Why an eight-team College Football Playoff could come to pass sooner than we expect
Competitive pressures and pure dollars may bring an eight-team CFP into existence sooner than later
The College Football Playoff will eventually expand to eight teams within the length of the current contract and be worth at least $10 billion, former CBS Sports president Neal Pilson predicted in a conversation with CBS Sports this week.
Pilson was reacting, in part, to the regionalized nature of Monday's CFP National Championship between No. 2 Georgia and No. 4 Alabama.
"I think, from a television point of view, any sports executive would tell you he would prefer a team from the different part of the country," said Pilson, now a longtime sports media consultant.
"The best would be a Big Ten team in terms of the size of market."

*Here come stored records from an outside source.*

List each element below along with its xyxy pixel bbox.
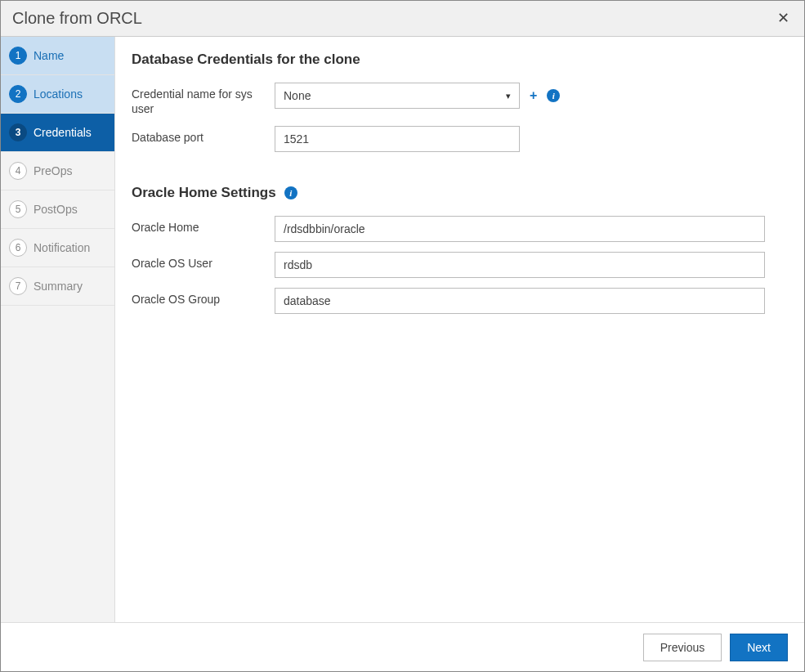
section-title-text: Oracle Home Settings (132, 185, 276, 201)
oracle-os-user-label: Oracle OS User (132, 252, 275, 271)
step-postops[interactable]: 5 PostOps (1, 190, 114, 229)
step-number: 3 (9, 123, 27, 141)
step-number: 1 (9, 47, 27, 65)
db-credentials-heading: Database Credentials for the clone (132, 52, 785, 68)
step-number: 4 (9, 162, 27, 180)
oracle-os-group-label: Oracle OS Group (132, 288, 275, 307)
modal-body: 1 Name 2 Locations 3 Credentials 4 PreOp… (1, 37, 804, 622)
step-label: Name (34, 49, 64, 62)
spacer (132, 162, 785, 185)
credential-name-select[interactable]: None ▾ (275, 83, 520, 109)
step-number: 6 (9, 239, 27, 257)
step-credentials[interactable]: 3 Credentials (1, 114, 114, 152)
next-button[interactable]: Next (730, 634, 788, 661)
clone-wizard-modal: Clone from ORCL ✕ 1 Name 2 Locations 3 C… (0, 0, 805, 672)
database-port-input[interactable] (275, 126, 520, 152)
step-name[interactable]: 1 Name (1, 37, 114, 75)
wizard-sidebar: 1 Name 2 Locations 3 Credentials 4 PreOp… (1, 37, 115, 622)
step-locations[interactable]: 2 Locations (1, 75, 114, 114)
modal-header: Clone from ORCL ✕ (1, 1, 804, 37)
step-label: Credentials (34, 126, 92, 139)
oracle-home-input[interactable] (275, 216, 765, 242)
row-oracle-os-user: Oracle OS User (132, 252, 785, 278)
step-summary[interactable]: 7 Summary (1, 267, 114, 306)
step-label: Locations (34, 87, 83, 101)
step-notification[interactable]: 6 Notification (1, 229, 114, 267)
step-number: 5 (9, 200, 27, 218)
info-icon[interactable]: i (547, 89, 560, 102)
oracle-home-label: Oracle Home (132, 216, 275, 235)
database-port-label: Database port (132, 126, 275, 146)
database-port-controls (275, 126, 520, 152)
close-icon[interactable]: ✕ (772, 6, 794, 30)
chevron-down-icon: ▾ (506, 91, 511, 101)
credential-name-label: Credential name for sys user (132, 83, 275, 116)
wizard-content: Database Credentials for the clone Crede… (115, 37, 804, 622)
add-credential-icon[interactable]: + (530, 88, 537, 103)
step-label: Summary (34, 280, 83, 293)
row-database-port: Database port (132, 126, 785, 152)
row-credential-name: Credential name for sys user None ▾ + i (132, 83, 785, 116)
oracle-os-group-input[interactable] (275, 288, 765, 314)
row-oracle-os-group: Oracle OS Group (132, 288, 785, 314)
oracle-home-heading: Oracle Home Settings i (132, 185, 785, 201)
info-icon[interactable]: i (284, 186, 297, 199)
credential-name-value: None (284, 89, 311, 102)
section-title-text: Database Credentials for the clone (132, 52, 360, 68)
step-number: 2 (9, 85, 27, 103)
step-preops[interactable]: 4 PreOps (1, 152, 114, 190)
modal-footer: Previous Next (1, 622, 804, 671)
modal-title: Clone from ORCL (12, 9, 142, 28)
step-label: PostOps (34, 203, 78, 216)
oracle-os-user-input[interactable] (275, 252, 765, 278)
step-label: Notification (34, 241, 90, 254)
previous-button[interactable]: Previous (643, 634, 722, 661)
step-label: PreOps (34, 164, 72, 177)
credential-name-controls: None ▾ + i (275, 83, 560, 109)
step-number: 7 (9, 277, 27, 295)
row-oracle-home: Oracle Home (132, 216, 785, 242)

For the first time in the CFP's brief four-year history, a Big Ten team did not make the field. The Big Ten "footprint" -- its dominant area of interest in the Midwest and Northeast -- includes a quarter of the U.S population.
Also for the first time, two teams from one conference (SEC) are in the playoff. While that's a bonanza for the schools, the SEC, the South and the site of the game (Atlanta), one TV consultant said this could be the lowest-rated game in CFP history.

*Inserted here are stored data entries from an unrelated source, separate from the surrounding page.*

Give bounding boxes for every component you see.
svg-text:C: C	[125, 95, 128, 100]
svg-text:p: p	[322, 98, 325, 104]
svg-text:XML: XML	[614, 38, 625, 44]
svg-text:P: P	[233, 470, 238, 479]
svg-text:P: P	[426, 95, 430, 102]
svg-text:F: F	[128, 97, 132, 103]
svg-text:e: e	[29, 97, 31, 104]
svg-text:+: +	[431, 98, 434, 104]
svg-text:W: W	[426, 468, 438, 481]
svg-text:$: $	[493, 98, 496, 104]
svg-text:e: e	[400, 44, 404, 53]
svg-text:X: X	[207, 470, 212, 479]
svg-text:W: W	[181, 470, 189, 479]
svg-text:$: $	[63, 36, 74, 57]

"There will be some people who probably won't watch it because it's all-SEC," said the consultant, who didn't want to be identified. "It has the potential [to be the lowest rated]."
Low ratings could be one of the stressors that leads the CFP to expand, Pilson said. Former Big 12 commissioner Chuck Neinas told CBS Sports this week that the Power Five commissioners met following the Jan. 10, 2012, BCS Championship Game rematch between LSU and Alabama.

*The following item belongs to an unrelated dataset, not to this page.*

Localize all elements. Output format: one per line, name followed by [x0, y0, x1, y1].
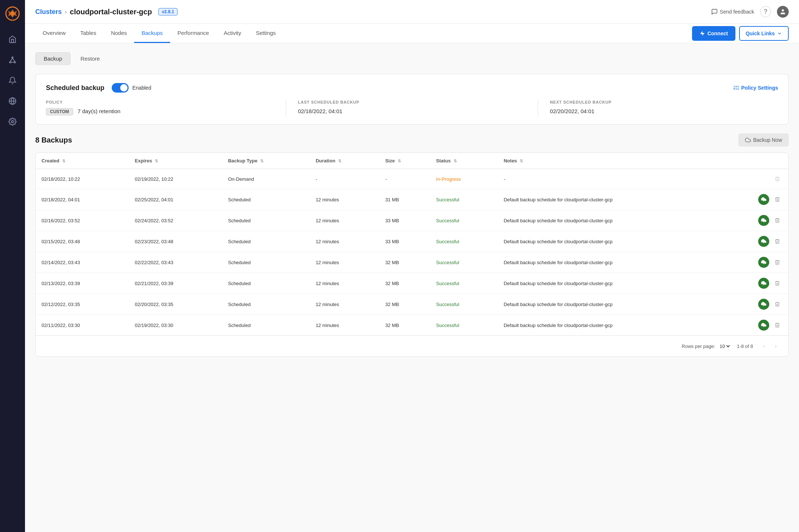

The rating for that game, 14.0, was the lowest for a national title game since at least 2010.
"We met the day after the game and said, 'We need to look at a different system,'" Neinas related.
Out of that meeting emerged the beginnings of the CFP that debuted in 2014.
There has been growing consternation this season that the only undefeated FBS team (UCF) was left out now that it has defeated an Auburn team that both finalists by a combined 35 points. Nevertheless, CFP administration and Power Five commissioners have said repeatedly there is no momentum to expand the field.
However, Pilson firmly believes the bracket will double to eight when the current ESPN-CFP contract expires after the 2026 playoff.